Matahari sudah terbenam berjam-jam yang lalu ketika hujan ringan masih mengguyur desa Vitran. Desa bagian utara di negeri Persei itu merupakan desa penghasil kopi terbaik di negeri bekas kekuasaan raja Elf yang indah. Hampir seluruh warganya bermata pencaharian sebagai petani kopi, walau ada juga beberapa yang berternak dan berkebun tanaman lain.
Malam itu, sepasang suami istri yang telah lama menikah dan belum mendapatkan seorang anak tengah berjalan pelan menyisiri tepian sungai Lengh di tepi barat hutan Ales yang sangat lebat. Sangat gelap, awan hitam semakin menjadikan suasana hutan mencekam.

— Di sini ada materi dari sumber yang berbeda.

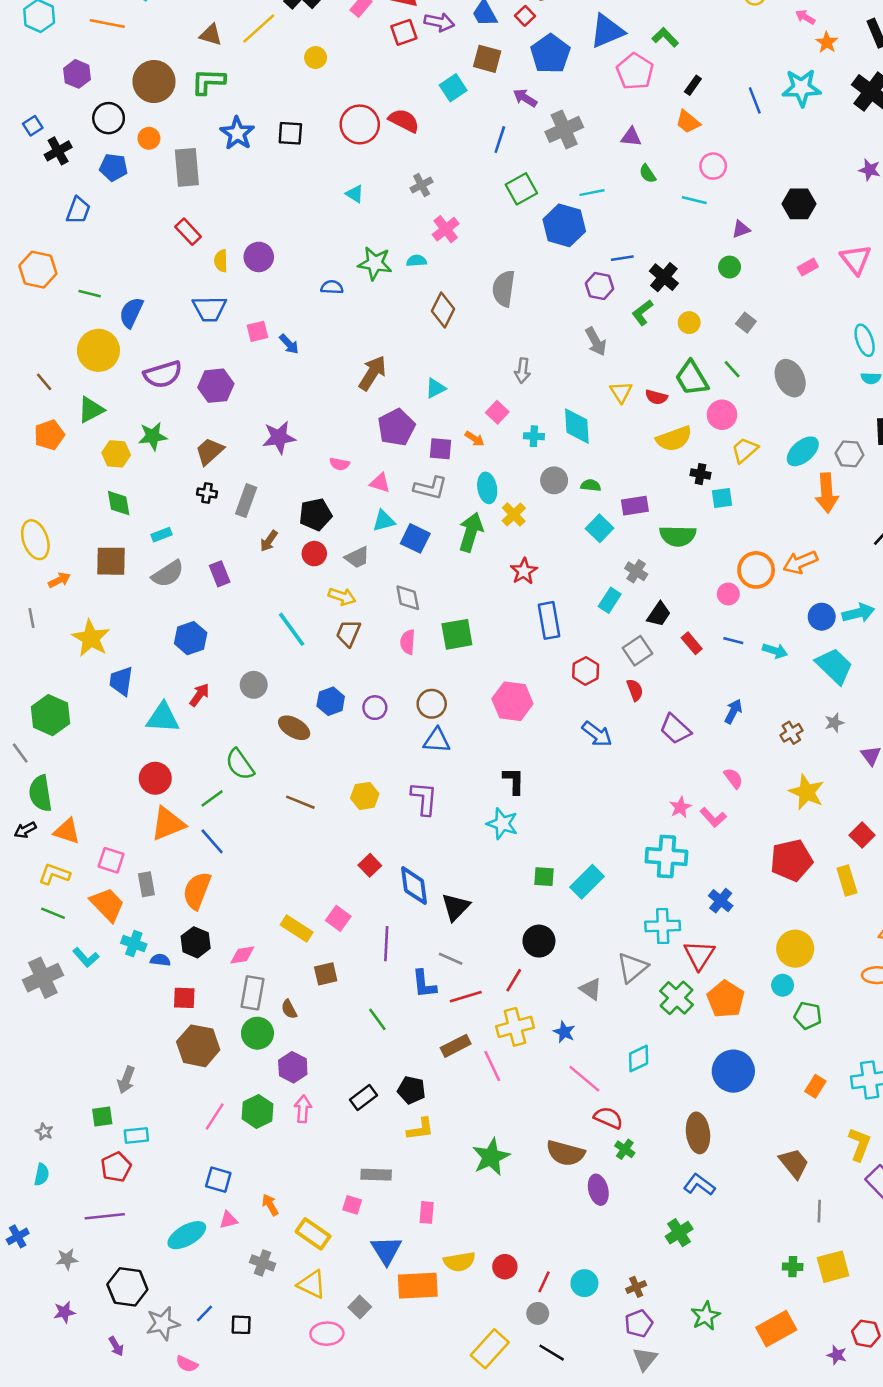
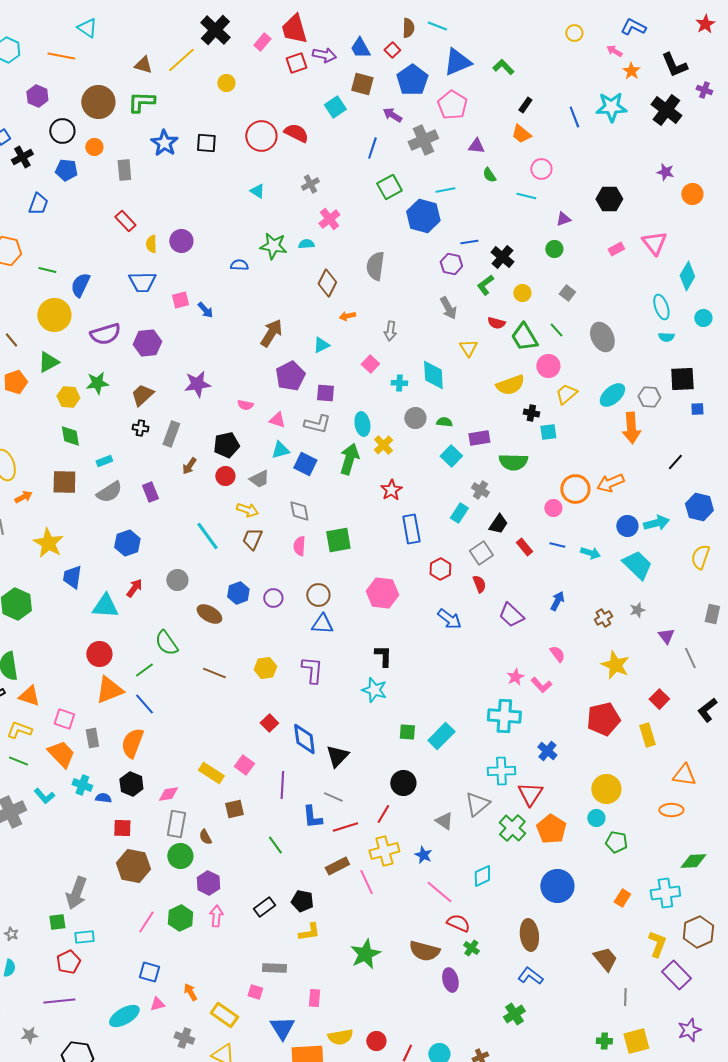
pink pentagon: (635, 71) -> (452, 105), moved
gray rectangle: (187, 167) -> (124, 170), size x0.7
red semicircle: (656, 397) -> (496, 323), moved
orange arrow: (475, 439) -> (347, 316), moved, turned 133
gray arrow: (126, 1080) -> (76, 893), size x1.5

Sepasang suami istri itu adalah Morge Arragegs dan Jonnah Arragegs. Mereka baru saja pulang dari desa Begun untuk menjual hasil panen kopi dari kebun mereka. Desa begun memang salah satu pasar terbaik untuk menjual kopi hasil kebun mereka, karena di desa itu mereka juga dapat menukar barang dagangan mereka dengan berbagai bahan makanan pokok yang berupa sagu ataupun gandum dan juga ikan dari sungai Sopen yang dijual di pasar besar Begun.
Sambil membawa keranjang tempat hasil panen, Morge berjalan di depan membimbing langkah kecil istrinya yang sudah mulai lelah di belakang. Mereka meniti langkah di atas tanah yang becek dan berair karena hujan yang mengguyur negeri Persei mulai dari pagi. Dia menggandeng erat lengan istrinya, tidak ingin terjadi apa-apa kepada orang tercintanya itu.
Samar-samar dari kejauhan Jonnah mendengar sesuatu seperti suara tangisan seorang bayi. Morge menyuruh istrinya untuk tetap fokus ke jalan panjang mereka yang kini sudah semakin gelap karena mendung menutup seluruh permukaan bulan. Tapi Jonnah kembali mendengar suara itu dan dia sangat yakin dengan mendengarannya.
Dia meminta Morge untuk berjalan bergegas menuju ke arah jalan setapak yang berjarak tidak begitu jauh dari tempat mereka berada. Mereka berjalan dengan berhati-hati sambil memekakan indera mereka untuk berjaga-jaga di dalam kegelapan.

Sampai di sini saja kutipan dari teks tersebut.